> Try it: Take every line from the data that has the word "điều" in it.

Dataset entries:
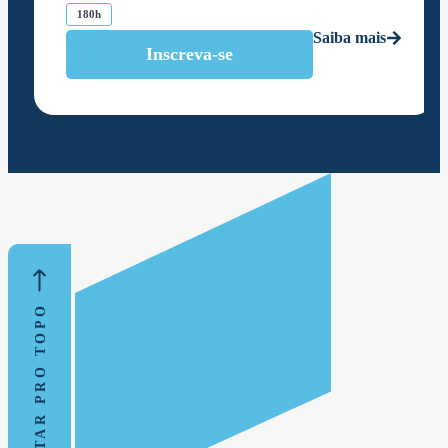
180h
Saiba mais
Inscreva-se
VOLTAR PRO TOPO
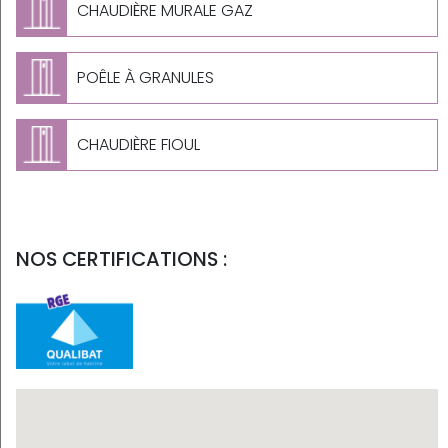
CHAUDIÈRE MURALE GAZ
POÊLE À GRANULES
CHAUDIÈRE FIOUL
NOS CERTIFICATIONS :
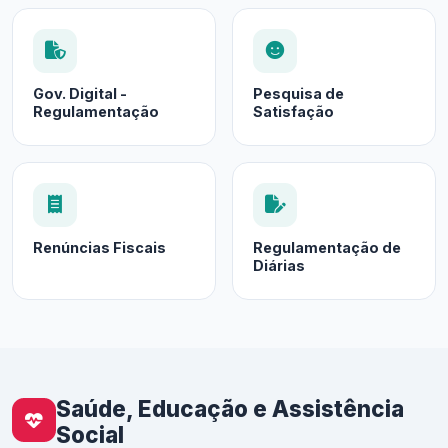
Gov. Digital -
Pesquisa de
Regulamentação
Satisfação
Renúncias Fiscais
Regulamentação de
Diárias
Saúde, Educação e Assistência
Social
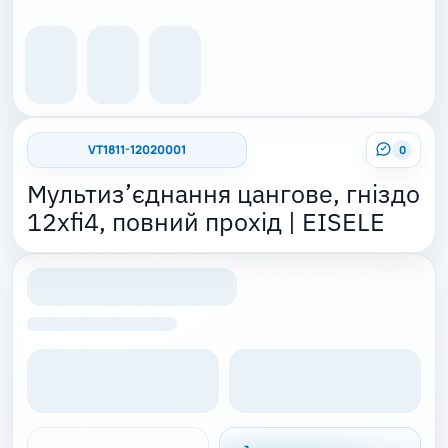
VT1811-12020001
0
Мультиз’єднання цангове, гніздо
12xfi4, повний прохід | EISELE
==
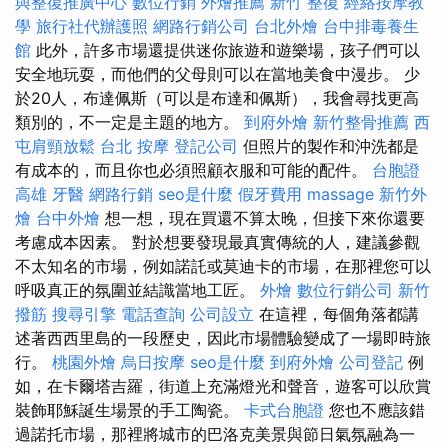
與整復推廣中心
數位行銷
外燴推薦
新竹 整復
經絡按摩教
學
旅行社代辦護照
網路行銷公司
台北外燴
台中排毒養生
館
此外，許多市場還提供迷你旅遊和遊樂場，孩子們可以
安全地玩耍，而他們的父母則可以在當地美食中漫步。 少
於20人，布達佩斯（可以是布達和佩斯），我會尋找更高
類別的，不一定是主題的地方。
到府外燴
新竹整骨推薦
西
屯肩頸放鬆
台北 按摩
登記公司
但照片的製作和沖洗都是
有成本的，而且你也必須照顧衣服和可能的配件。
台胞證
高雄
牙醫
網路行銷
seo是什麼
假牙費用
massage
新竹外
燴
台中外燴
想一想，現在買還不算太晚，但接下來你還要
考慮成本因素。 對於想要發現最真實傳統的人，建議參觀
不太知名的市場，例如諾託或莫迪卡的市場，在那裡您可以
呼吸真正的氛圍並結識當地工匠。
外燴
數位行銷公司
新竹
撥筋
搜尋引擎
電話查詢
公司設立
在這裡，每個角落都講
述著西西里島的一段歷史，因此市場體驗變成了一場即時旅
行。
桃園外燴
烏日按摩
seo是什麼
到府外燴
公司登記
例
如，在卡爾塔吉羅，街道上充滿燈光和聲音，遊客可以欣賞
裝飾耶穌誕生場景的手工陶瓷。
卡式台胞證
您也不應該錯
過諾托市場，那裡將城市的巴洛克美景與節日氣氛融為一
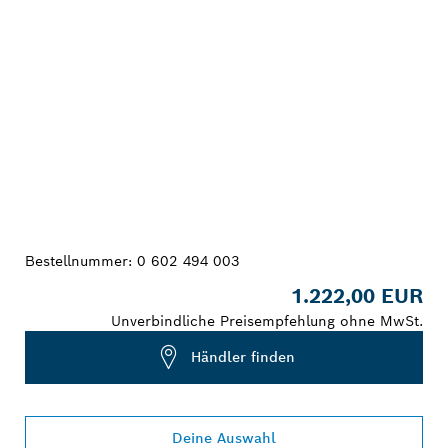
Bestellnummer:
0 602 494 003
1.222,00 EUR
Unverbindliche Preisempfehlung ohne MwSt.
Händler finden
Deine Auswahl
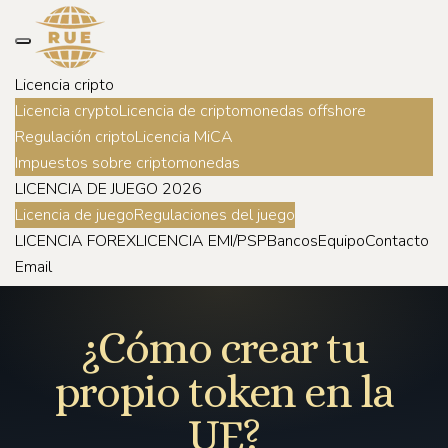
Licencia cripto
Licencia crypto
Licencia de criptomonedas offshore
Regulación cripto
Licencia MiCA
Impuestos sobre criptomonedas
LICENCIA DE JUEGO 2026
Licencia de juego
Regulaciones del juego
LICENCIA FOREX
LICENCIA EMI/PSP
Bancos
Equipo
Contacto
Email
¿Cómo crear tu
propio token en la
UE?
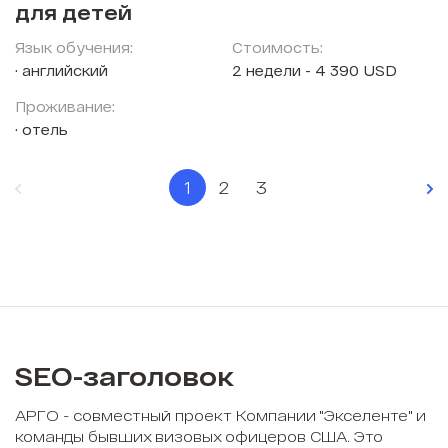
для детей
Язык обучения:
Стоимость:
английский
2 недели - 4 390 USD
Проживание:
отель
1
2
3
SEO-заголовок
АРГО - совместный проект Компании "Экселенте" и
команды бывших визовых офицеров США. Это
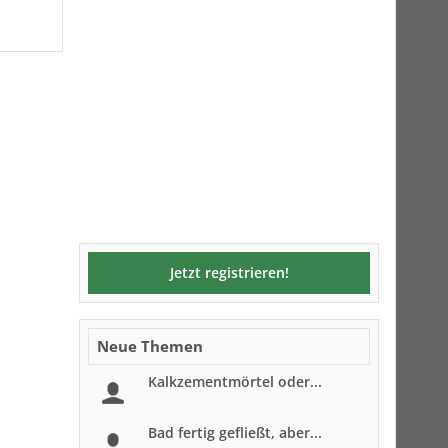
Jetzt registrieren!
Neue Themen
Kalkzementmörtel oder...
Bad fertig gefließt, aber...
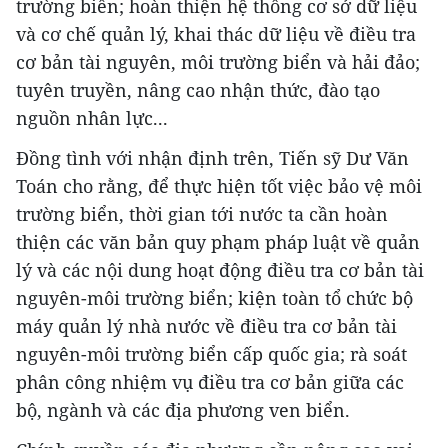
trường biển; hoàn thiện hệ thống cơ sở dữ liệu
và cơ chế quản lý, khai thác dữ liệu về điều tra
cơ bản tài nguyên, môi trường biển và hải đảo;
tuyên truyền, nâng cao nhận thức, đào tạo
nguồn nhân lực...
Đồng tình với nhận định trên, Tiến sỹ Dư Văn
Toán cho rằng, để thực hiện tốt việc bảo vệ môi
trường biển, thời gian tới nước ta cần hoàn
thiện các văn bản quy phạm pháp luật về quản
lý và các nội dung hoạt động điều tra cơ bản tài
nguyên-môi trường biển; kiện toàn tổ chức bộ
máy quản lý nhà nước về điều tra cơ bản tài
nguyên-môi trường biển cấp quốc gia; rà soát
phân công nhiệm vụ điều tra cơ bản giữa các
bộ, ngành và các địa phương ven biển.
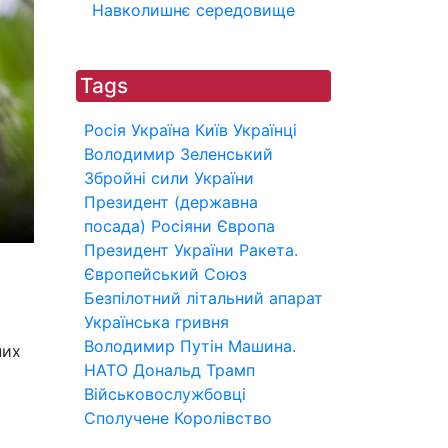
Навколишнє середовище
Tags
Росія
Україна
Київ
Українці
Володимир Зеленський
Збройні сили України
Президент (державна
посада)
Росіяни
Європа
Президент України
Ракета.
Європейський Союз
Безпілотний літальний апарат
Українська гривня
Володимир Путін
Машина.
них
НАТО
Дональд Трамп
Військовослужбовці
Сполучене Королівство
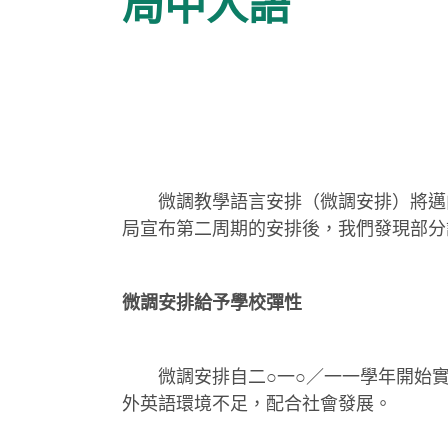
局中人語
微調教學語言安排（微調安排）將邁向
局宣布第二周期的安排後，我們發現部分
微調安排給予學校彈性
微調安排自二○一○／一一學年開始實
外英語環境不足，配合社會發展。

> Response below:
và cơ chế quản lý, khai thác dữ liệu về điều tra
lý và các nội dung hoạt động điều tra cơ bản tài
máy quản lý nhà nước về điều tra cơ bản tài
phân công nhiệm vụ điều tra cơ bản giữa các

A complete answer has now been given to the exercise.